> **What the task requires**: Please print the entries exactly, omitting each image.

> **Task input**:
********************

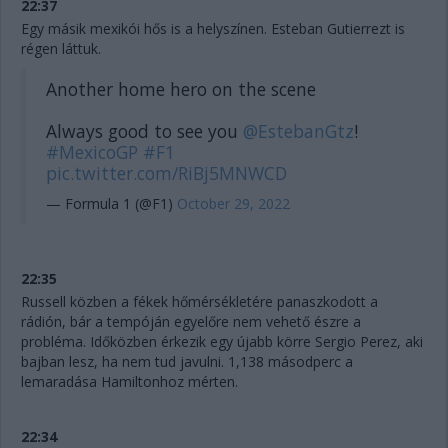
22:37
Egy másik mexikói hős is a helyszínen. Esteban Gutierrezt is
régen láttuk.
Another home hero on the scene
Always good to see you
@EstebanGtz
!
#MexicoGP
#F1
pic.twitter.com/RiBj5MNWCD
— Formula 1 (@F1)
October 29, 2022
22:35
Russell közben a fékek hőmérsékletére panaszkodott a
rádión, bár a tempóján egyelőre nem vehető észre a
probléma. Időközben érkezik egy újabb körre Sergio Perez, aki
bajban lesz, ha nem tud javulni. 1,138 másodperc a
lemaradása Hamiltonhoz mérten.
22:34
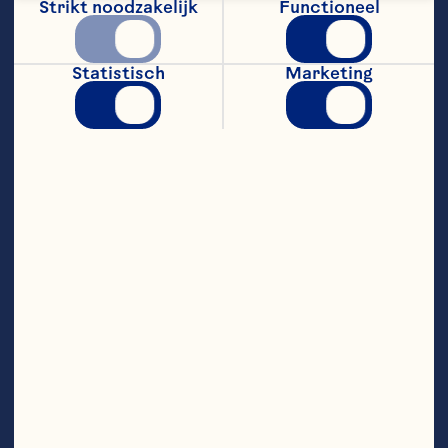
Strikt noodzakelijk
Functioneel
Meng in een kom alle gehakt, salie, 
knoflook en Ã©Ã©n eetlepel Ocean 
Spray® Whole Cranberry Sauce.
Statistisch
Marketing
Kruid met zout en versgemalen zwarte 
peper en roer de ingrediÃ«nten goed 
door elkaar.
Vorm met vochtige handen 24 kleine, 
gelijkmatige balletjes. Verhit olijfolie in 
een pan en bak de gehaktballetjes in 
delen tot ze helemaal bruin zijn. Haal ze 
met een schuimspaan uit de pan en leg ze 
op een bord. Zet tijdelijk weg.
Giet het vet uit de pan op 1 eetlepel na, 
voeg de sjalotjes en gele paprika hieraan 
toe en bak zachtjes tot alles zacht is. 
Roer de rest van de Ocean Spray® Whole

********************

> **Exercise solution**:
22:37
Egy másik mexikói hős is a helyszínen. Esteban Gutierrezt is
régen láttuk.
Another home hero on the scene
Always good to see you
@EstebanGtz
!
#MexicoGP
#F1
pic.twitter.com/RiBj5MNWCD
— Formula 1 (@F1)
October 29, 2022
22:35
Russell közben a fékek hőmérsékletére panaszkodott a
rádión, bár a tempóján egyelőre nem vehető észre a
probléma. Időközben érkezik egy újabb körre Sergio Perez, aki
bajban lesz, ha nem tud javulni. 1,138 másodperc a
lemaradása Hamiltonhoz mérten.
22:34
Strikt noodzakelijk
Functioneel
Meng in een kom alle gehakt, salie, 
knoflook en Ã©Ã©n eetlepel Ocean 
Spray® Whole Cranberry Sauce.
Statistisch
Marketing
Kruid met zout en versgemalen zwarte 
peper en roer de ingrediÃ«nten goed 
door elkaar.
Vorm met vochtige handen 24 kleine, 
gelijkmatige balletjes. Verhit olijfolie in 
een pan en bak de gehaktballetjes in 
delen tot ze helemaal bruin zijn. Haal ze 
met een schuimspaan uit de pan en leg ze 
op een bord. Zet tijdelijk weg.
Giet het vet uit de pan op 1 eetlepel na, 
voeg de sjalotjes en gele paprika hieraan 
toe en bak zachtjes tot alles zacht is. 
Roer de rest van de Ocean Spray® Whole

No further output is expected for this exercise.